Australian art historian and art critic

Alexander "Sasha" Dmitrievich Grishin is an Australian art historian, art critic and curator based in Victoria and Canberra. He is known as an art critic, and for establishing the academic discipline of art history at the Australian National University (ANU).

== Early life and history ==
Grishin is the Australian-born child of Russian parents Dmitry Vladimirovich Grishin and Natalia Dmitrievna Luzgina, who arrived in Melbourne in September 1949. He studied art history at the University of Melbourne, State University of Moscow, London and Oxford.

==Career==
Grishin established the academic discipline of art history in Canberra, when he founded the Fine Art Program at the Australian National University in 1977. In 1987 this program became the Department of Art History.

As curator, Grishin has been responsible for a number of exhibitions, including:
- Australian Sketchbook: Colonial Life and the Art of S.T. Gill, State Library of Victoria, 17 July – 25 October 2015, and subsequently shown at the National Library of Australia
- Baldessin/Whiteley: Parallel Visions, National Gallery of Victoria, Australia, Federation Square, Melbourne 31 August 2018 – 28 January 2019

He has written articles on Ken Tyler, Bruno Leti, William Robinson, Garry Shead, Wentja Morgan Napaltjarri, Ruth Faerber, Salvatore Zoffrea, Sydney Ball, Mandy Martin, Charles Blackman, Andrew Sibley, and many others.

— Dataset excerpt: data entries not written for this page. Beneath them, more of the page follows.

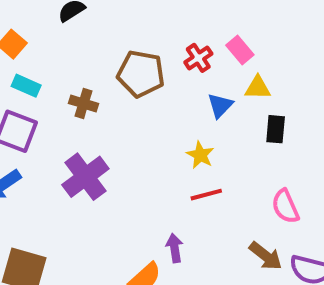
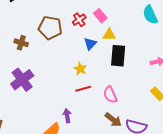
black rectangle: (276, 129) -> (118, 56), size x1.5
pink semicircle: (285, 206) -> (110, 95), moved

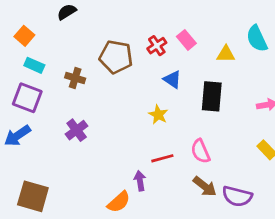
yellow triangle: (109, 35) -> (226, 54), moved
blue triangle: (90, 44) -> (172, 79), turned -40
purple cross: (22, 80) -> (77, 130), size x0.7
red line: (83, 89) -> (162, 158), moved

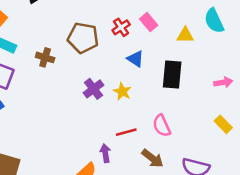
purple cross: (77, 130) -> (94, 89), moved
brown arrow: (205, 186) -> (152, 158), moved

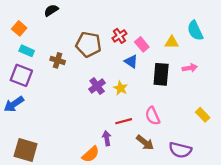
pink rectangle: (149, 22) -> (142, 44), moved
pink arrow: (223, 82) -> (190, 68), moved

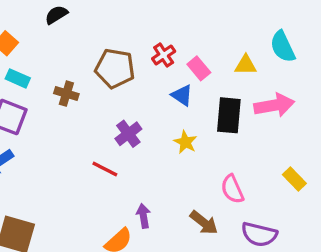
pink arrow: (190, 68) -> (274, 105), size x1.6
yellow star: (121, 88) -> (185, 142), moved
pink semicircle: (152, 116) -> (232, 189), moved
red line: (124, 121) -> (105, 169), moved, turned 42

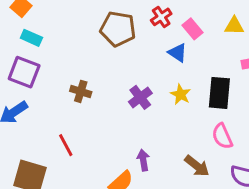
brown cross: (66, 94) -> (81, 91), moved
black rectangle: (229, 115) -> (219, 93), moved
purple cross: (128, 134) -> (140, 97), moved
red line: (105, 169) -> (66, 145), moved, turned 35

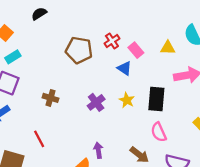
cyan rectangle: (31, 38) -> (13, 57), turned -56

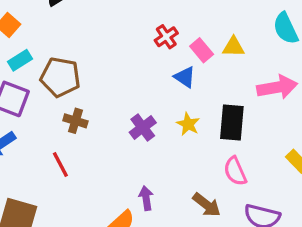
yellow triangle: (168, 48) -> (233, 47), moved
brown pentagon: (79, 50) -> (60, 77), moved
red line: (39, 139) -> (60, 165), moved

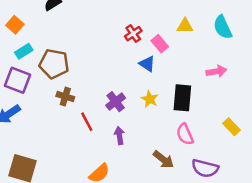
yellow triangle: (233, 47) -> (185, 26), moved
pink arrow: (277, 87) -> (216, 71), size x0.7
red line: (60, 165) -> (87, 122), moved
purple arrow: (146, 198) -> (119, 136), moved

In 1977 Grishin became senior art critic for The Canberra Times.

Grishin's professional archive is held at the National Library of Australia.

==Recognition and honours==
Grishin was elected Fellow of the Australian Academy of the Humanities in 2004. In the 2005 Queen's Birthday Honours he was made a Member of the Order of Australia (AM) for "service to the visual arts and to contemporary Australian artists as an educator, critic and writer, and as an art historian".

In 2008, he was awarded a Citation for Outstanding Contribution to Student Learning from the Australian Learning and Teaching Council, for "the creation of innovative and vocationally orientated methods of teaching art history and curatorship".

A pencil portrait of Grishin by Andrew Sibley is held by the National Portrait Gallery in Canberra.

==Publications==
Grishin has written on many art-related topics. Published titles include:

- Australian Art: A history
- John Wolseley: Land Marks III
- The Art of John Brack.
- A Pilgrim's Account of Cyprus: Bars'kyj's Travels in Cyprus,

== Personal ==
Grishin lives in Victoria and Canberra and is married to artist G.W. Bot.